• Exercise requirements:
Copy each line of the data below exactly, leaving out pictures.

• Supplied material:

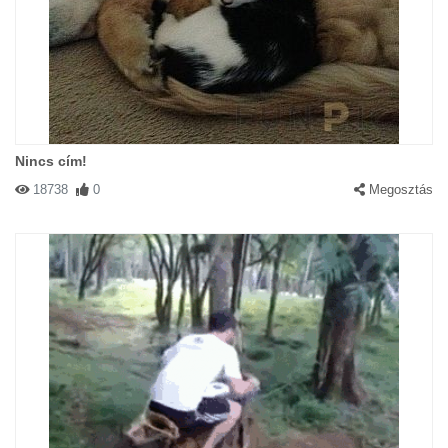
Nincs cím!
18738
0
Megosztás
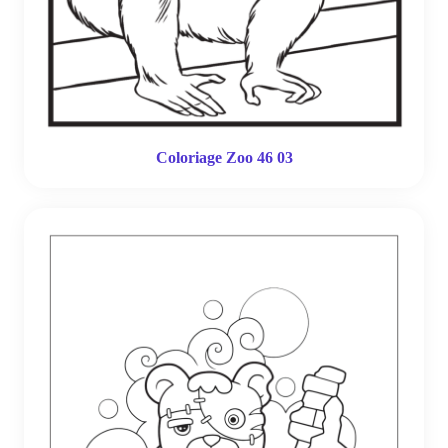
Coloriage Zoo 46 03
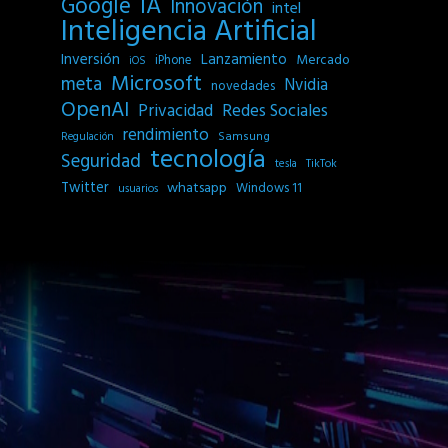
IA
Google
Innovación
intel
Inteligencia Artificial
Inversión
Lanzamiento
Mercado
iPhone
iOS
Microsoft
meta
Nvidia
novedades
OpenAI
Privacidad
Redes Sociales
rendimiento
Samsung
Regulación
tecnología
Seguridad
tesla
TikTok
Twitter
whatsapp
Windows 11
usuarios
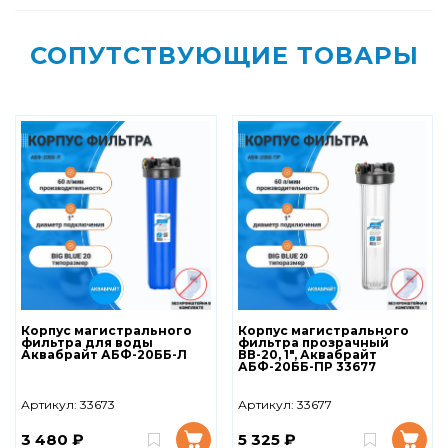
СОПУТСТВУЮЩИЕ ТОВАРЫ
Корпус магистрального
Корпус магистрального
фильтра для воды
фильтра прозрачный
Аквабрайт АБФ-20ББ-Л
ВВ-20, 1", Аквабрайт
АБФ-20ББ-ПР 33677
Артикул:
33673
Артикул:
33677
3 480 ₽
5 325 ₽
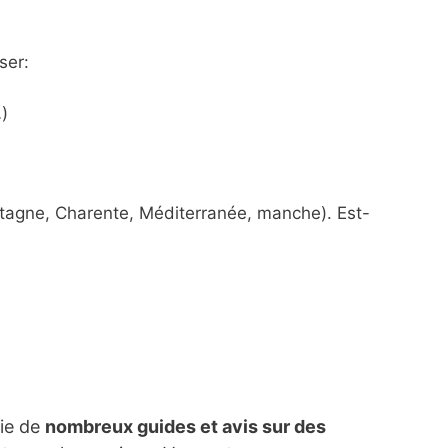
ser:
)
etagne, Charente, Méditerranée, manche). Est-
lie de
nombreux guides et avis sur des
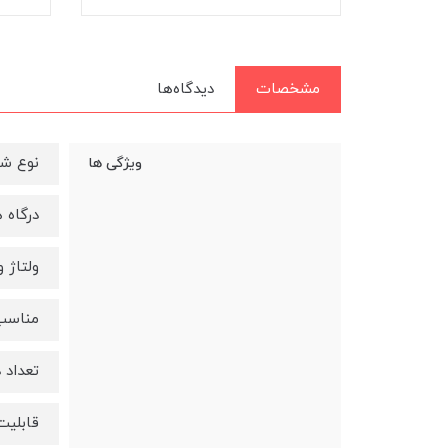
مشخصات
دیدگاه‌ها
نوع شا
ویژگی ها
درگاه های 
ولتاژ ورود
مناسب 
تعداد در
قابلیت ه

• Task solution:
Nincs cím!
18738
0
Megosztás
Coloriage Zoo 46 03
IA
Google
Innovación
intel
Inteligencia Artificial
Inversión
Lanzamiento
Mercado
iPhone
iOS
Microsoft
meta
Nvidia
novedades
OpenAI
Privacidad
Redes Sociales
rendimiento
Samsung
Regulación
tecnología
Seguridad
tesla
TikTok
Twitter
whatsapp
Windows 11
usuarios
СОПУТСТВУЮЩИЕ ТОВАРЫ
Корпус магистрального
Корпус магистрального
фильтра для воды
фильтра прозрачный
Аквабрайт АБФ-20ББ-Л
ВВ-20, 1", Аквабрайт
АБФ-20ББ-ПР 33677
Артикул:
33673
Артикул:
33677
3 480 ₽
5 325 ₽
ser:
)
etagne, Charente, Méditerranée, manche). Est-
lie de
nombreux guides et avis sur des
مشخصات
دیدگاه‌ها
نوع شا
ویژگی ها
درگاه های 
ولتاژ ورود
مناسب 
تعداد در
قابلیت ه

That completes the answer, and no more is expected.